● **Aim of the task**:
Give back every entry precisely as written, without any of the images.

•••

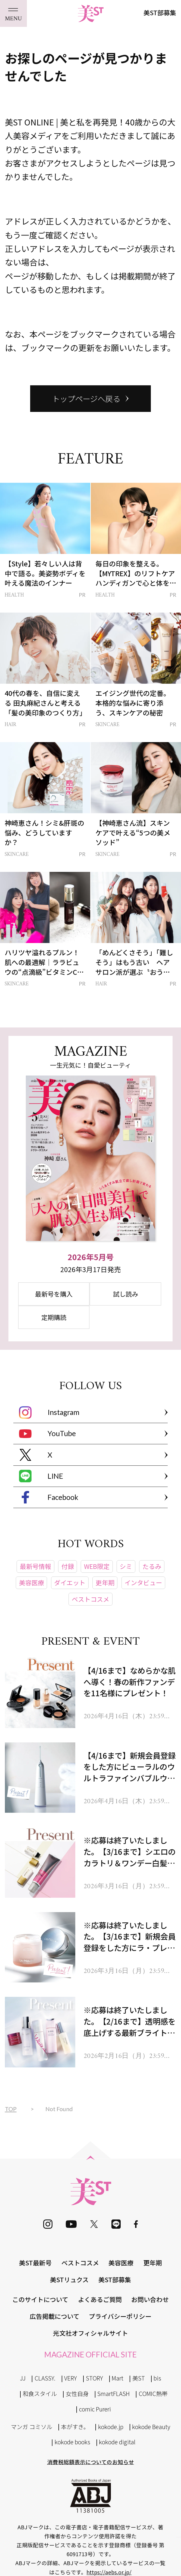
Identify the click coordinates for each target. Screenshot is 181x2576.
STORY (94, 2378)
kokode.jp (110, 2426)
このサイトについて (40, 2299)
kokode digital (117, 2442)
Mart (117, 2378)
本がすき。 (75, 2426)
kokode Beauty (151, 2426)
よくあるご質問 (100, 2299)
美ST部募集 (159, 12)
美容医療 (120, 2262)
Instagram (49, 1412)
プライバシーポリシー (120, 2316)
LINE (41, 1476)
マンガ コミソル (31, 2426)
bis (157, 2378)
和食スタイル (40, 2393)
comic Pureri (95, 2409)
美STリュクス (69, 2279)
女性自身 (77, 2393)
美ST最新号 (35, 2262)
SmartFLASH (113, 2393)
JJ (23, 2378)
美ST (138, 2378)
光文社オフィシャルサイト (90, 2333)
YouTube (47, 1433)
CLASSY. (45, 2378)
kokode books (72, 2442)
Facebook (48, 1497)
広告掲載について (54, 2316)
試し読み (125, 1293)
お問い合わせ (150, 2299)
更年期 (152, 2262)
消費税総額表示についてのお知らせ (90, 2462)
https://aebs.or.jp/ (109, 2572)
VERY (70, 2378)
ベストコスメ (80, 2262)
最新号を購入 (54, 1293)
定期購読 (53, 1317)
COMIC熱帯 (153, 2393)
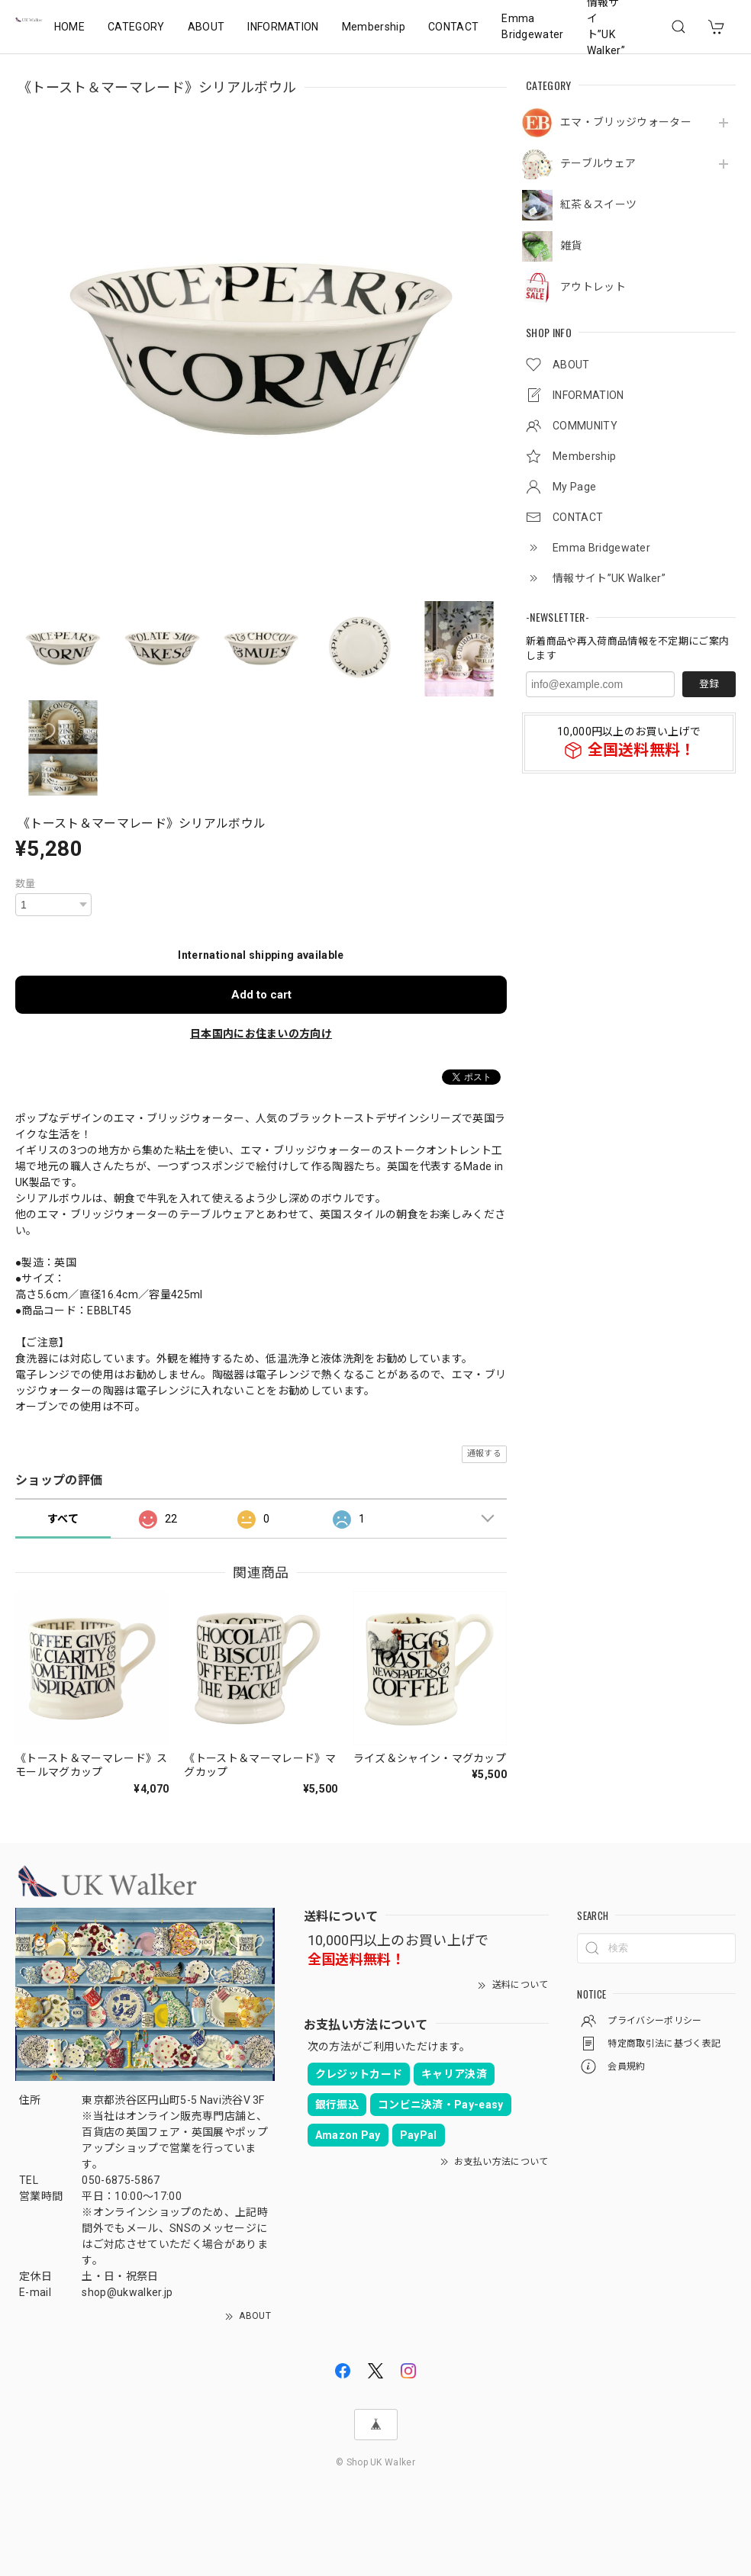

•••

● **Response to the task**:
Identify the click coordinates for each target. Screenshot is 181x2576.
STORY (94, 2378)
kokode.jp (110, 2426)
このサイトについて (40, 2299)
kokode digital (117, 2442)
Mart (117, 2378)
本がすき。 (75, 2426)
kokode Beauty (151, 2426)
よくあるご質問 (100, 2299)
美ST部募集 (159, 12)
美容医療 (120, 2262)
Instagram (49, 1412)
プライバシーポリシー (120, 2316)
LINE (41, 1476)
マンガ コミソル (31, 2426)
bis (157, 2378)
和食スタイル (40, 2393)
comic Pureri (95, 2409)
美STリュクス (69, 2279)
女性自身 (77, 2393)
美ST最新号 (35, 2262)
SmartFLASH (113, 2393)
JJ (23, 2378)
美ST (138, 2378)
光文社オフィシャルサイト (90, 2333)
YouTube (47, 1433)
CLASSY. (45, 2378)
kokode books (72, 2442)
Facebook (48, 1497)
広告掲載について (54, 2316)
試し読み (125, 1293)
お問い合わせ (150, 2299)
更年期 (152, 2262)
消費税総額表示についてのお知らせ (90, 2462)
https://aebs.or.jp/ (109, 2572)
VERY (70, 2378)
ベストコスメ (80, 2262)
最新号を購入 (54, 1293)
定期購読 (53, 1317)
COMIC熱帯 (153, 2393)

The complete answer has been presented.